[Recorded data]
<<<<

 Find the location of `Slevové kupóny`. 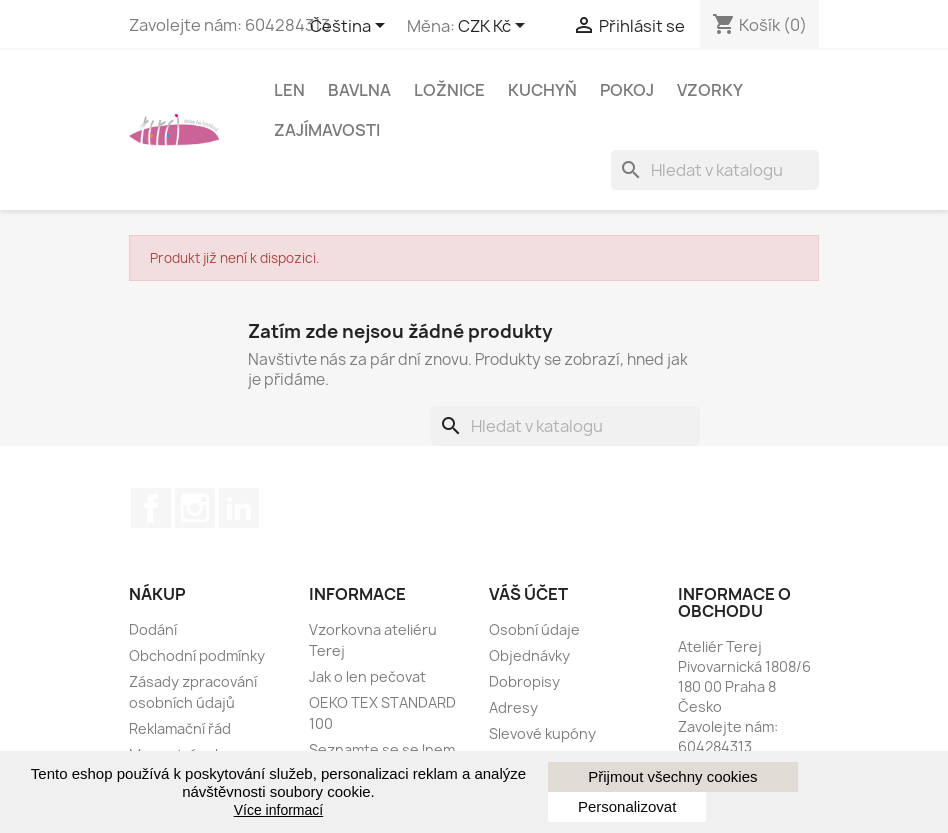

Slevové kupóny is located at coordinates (542, 733).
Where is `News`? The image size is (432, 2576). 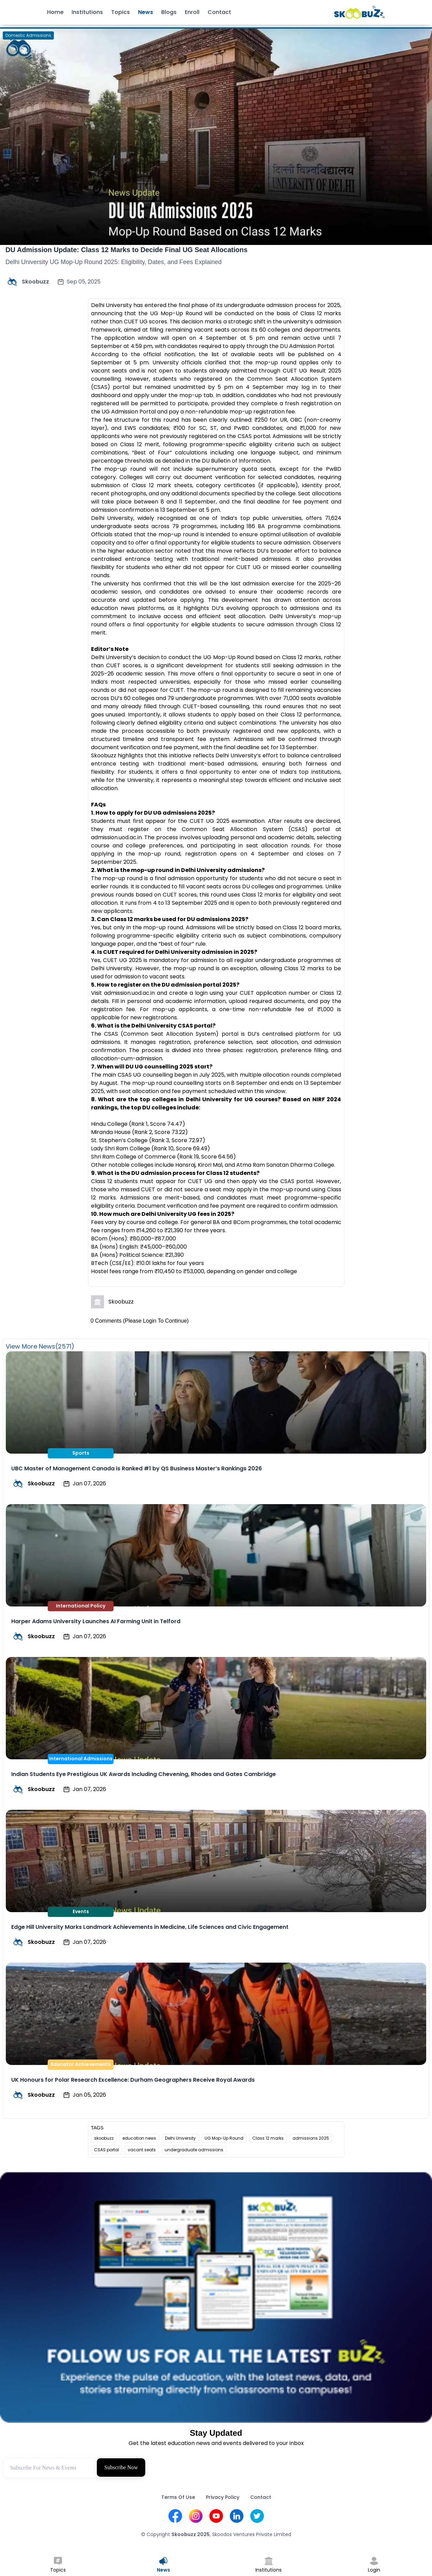 News is located at coordinates (145, 12).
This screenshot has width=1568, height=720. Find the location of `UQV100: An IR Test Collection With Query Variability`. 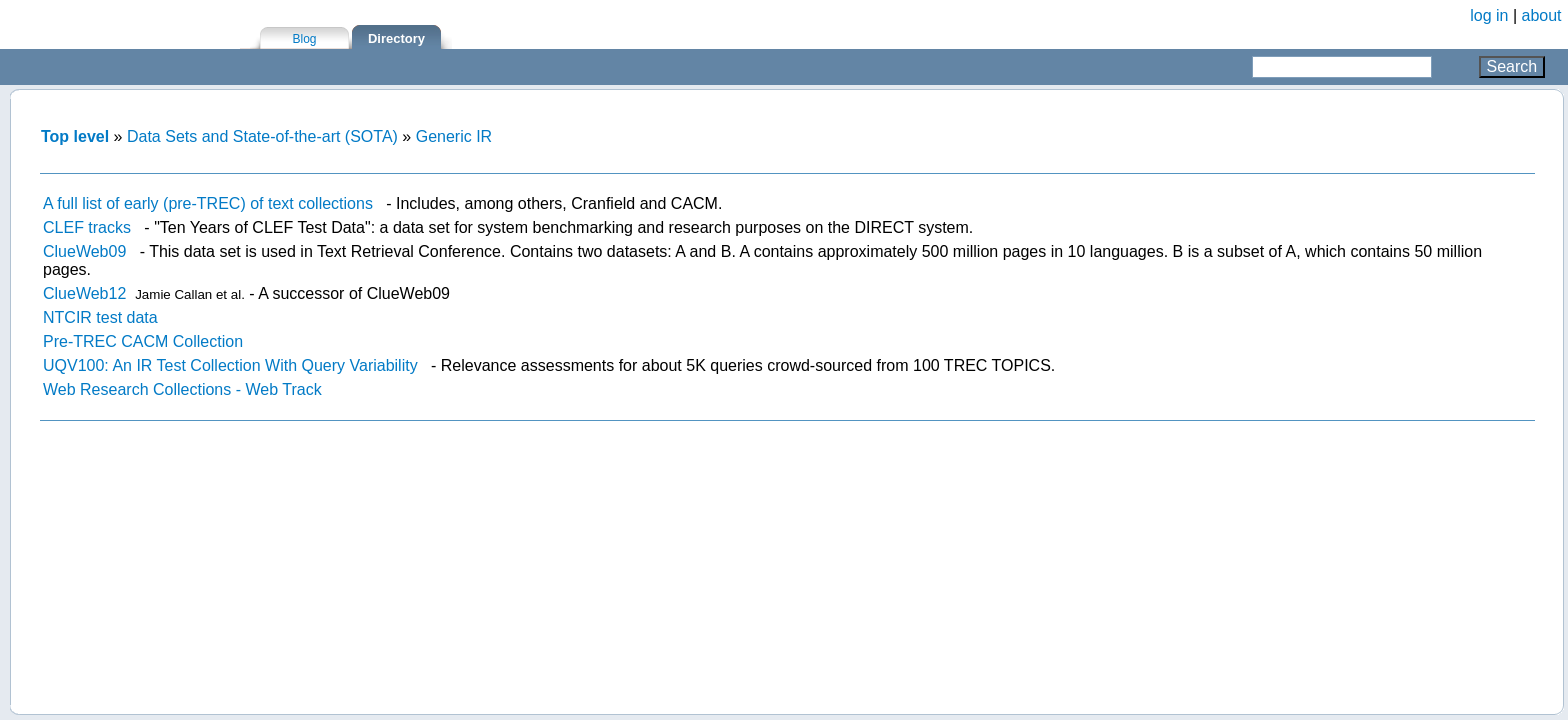

UQV100: An IR Test Collection With Query Variability is located at coordinates (230, 365).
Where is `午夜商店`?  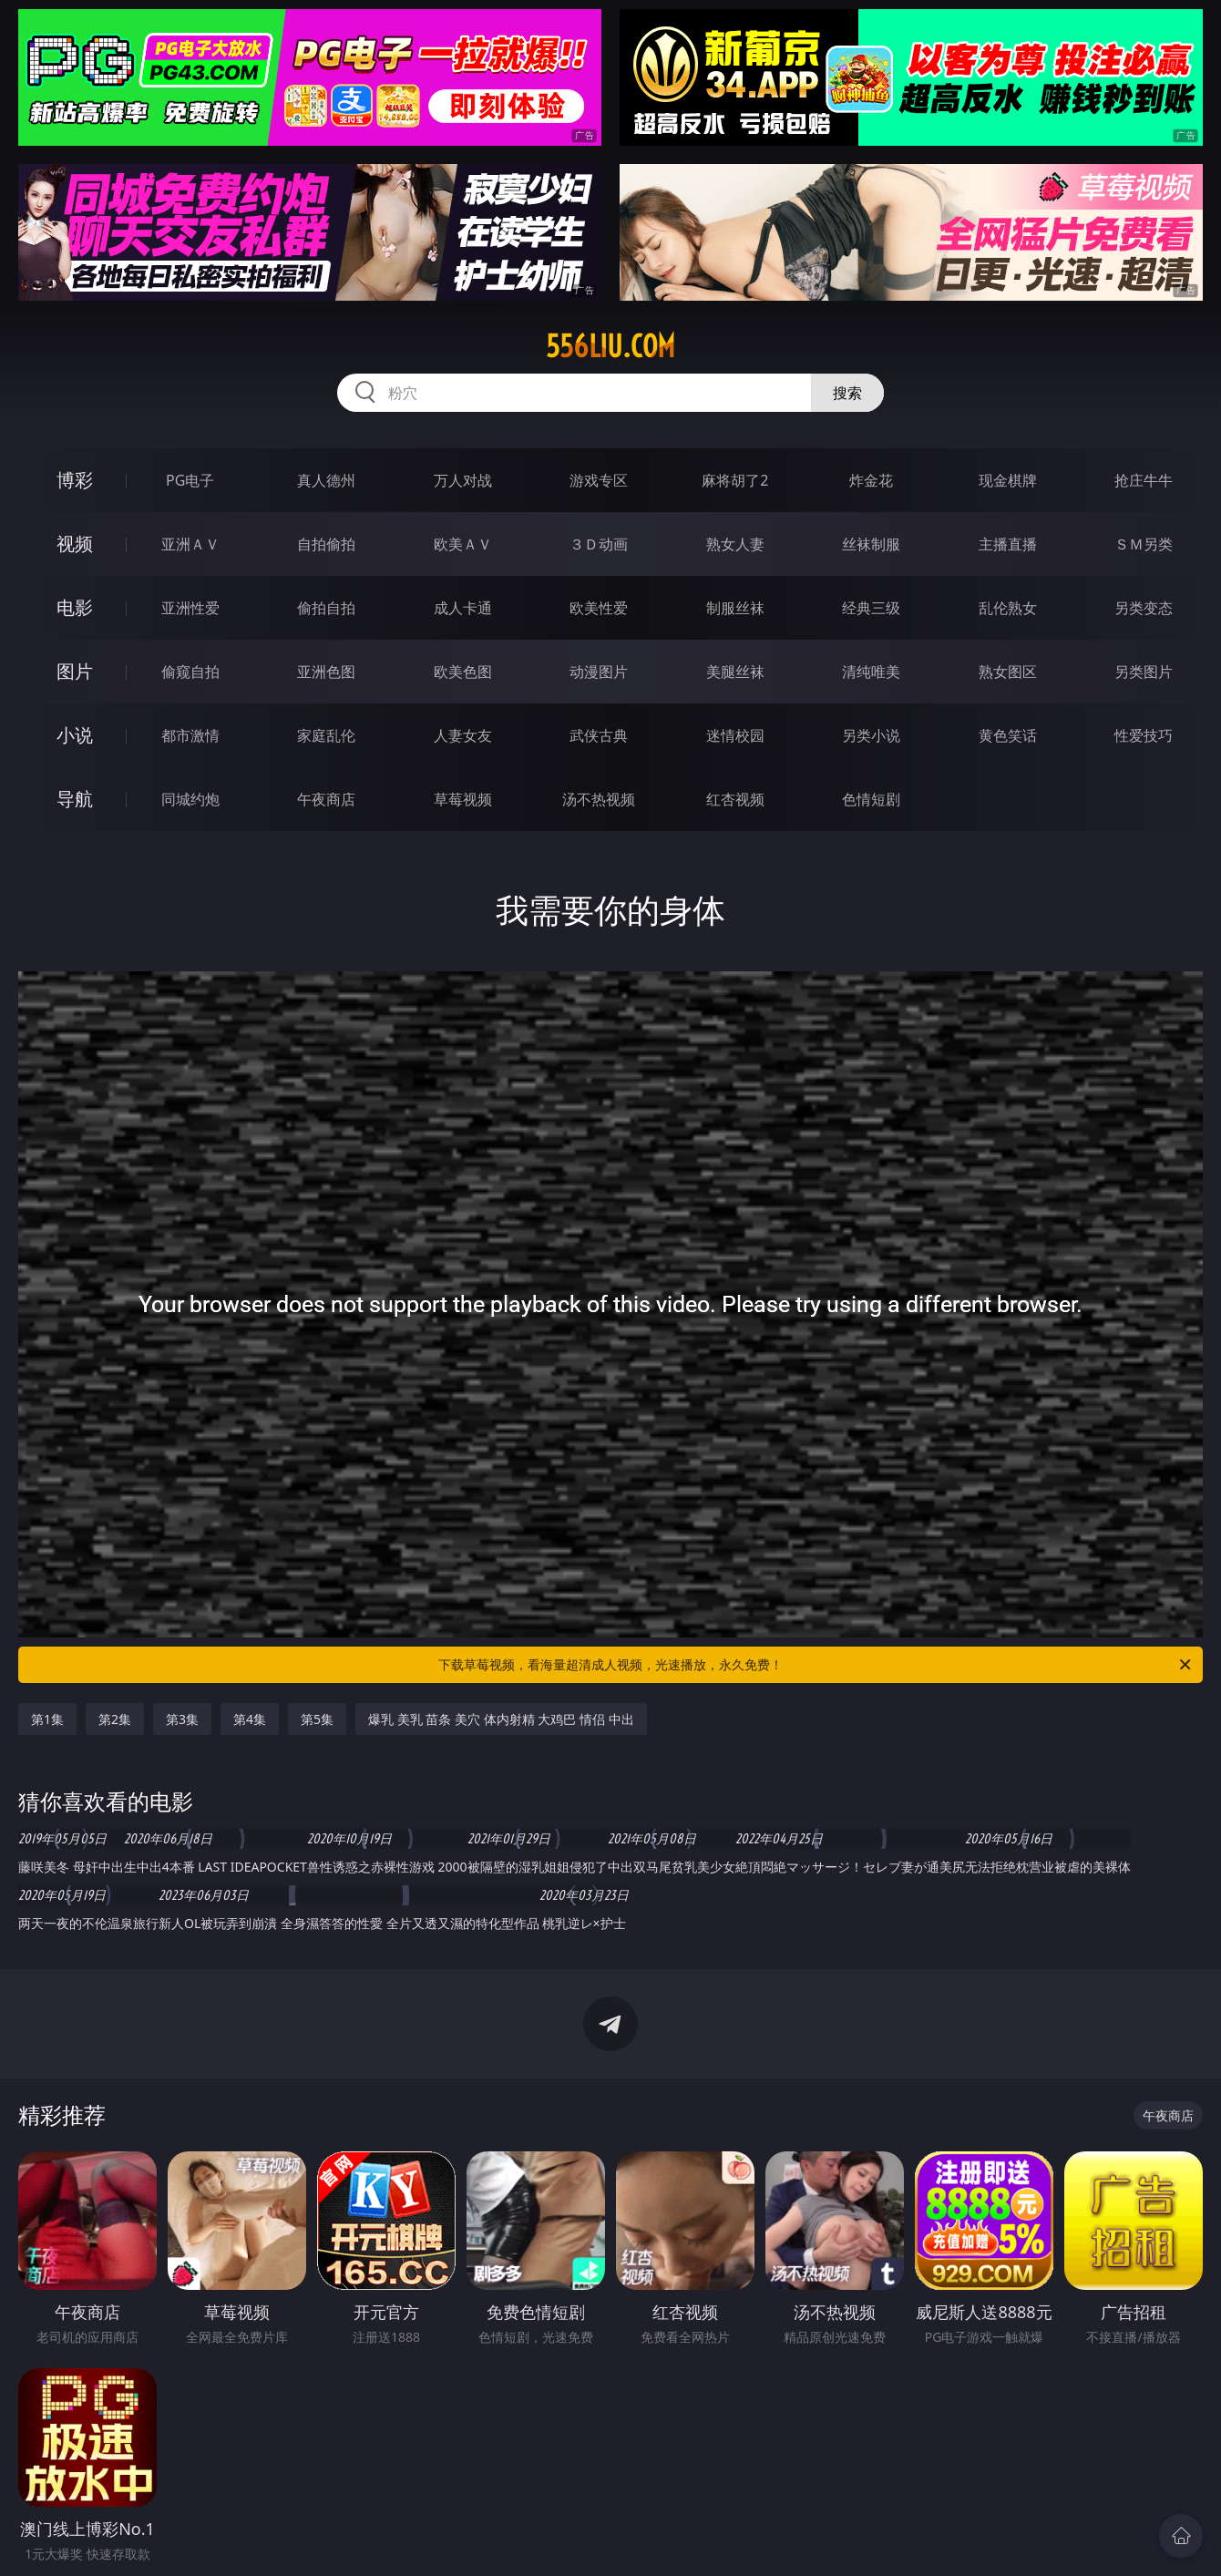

>>>>

* [Task item]:
From the line that includes "This screenshot has" on down to the last line of the entries above, set down each line exactly, leaving out the pictures.

* [Completed exercise]:
This screenshot has width=1568, height=720. Find the location of `UQV100: An IR Test Collection With Query Variability`. 

UQV100: An IR Test Collection With Query Variability is located at coordinates (230, 365).
Where is `午夜商店`?  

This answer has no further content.